Creating Analysis Services Project
OLAP cube and all of it’s properties are defined in
Visual Studio 2008. We have to create a correct project in Visual Studio. To do that, go to
File->New->Project… . New window will popup, where you need to choose the template
Analysis Services Project and name your project. If you have followed this tutorial so far, name your project:
mySalesOLAP.

Visual Studio 2008: New project: Analysis services project
Once you setup everything and click OK, the new project will open up. Now we’ll use
Solution Explorer to manage our project’s properties.

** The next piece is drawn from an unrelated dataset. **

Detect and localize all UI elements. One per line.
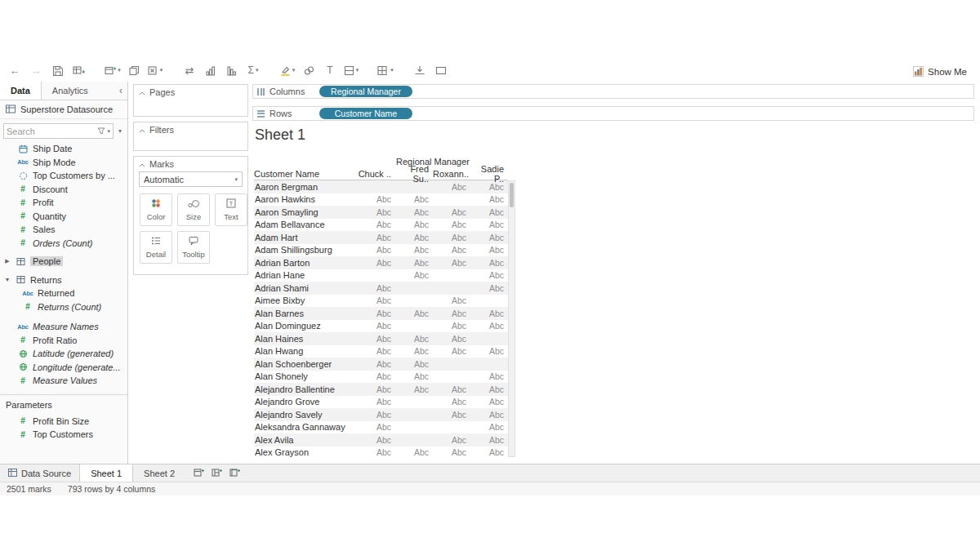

Visual studio 2008: Project solution explorer
Defining data source
Every project must have at least one data source. Data source, as name implies, defines the source of data for cube(s). Since our data is available in Microsoft SQL server, we’ll use
Native OLE DBSQL Server Native Client to access our data in sample tables we’ve created before.
Go to
Data Sources in
Solution Explorer, right-click on
Data Sources and choose
New Data Source…. New window will open “
Welcome to the Data Source Wizard” and you should simply click Next. On next window click
New…, to define new
Data source.
Connection Manager window will open and you need to specify SQL Server name and your database name – in my case, server name is
OLAP and database name is
mySalesData. Click OK to return to previous window.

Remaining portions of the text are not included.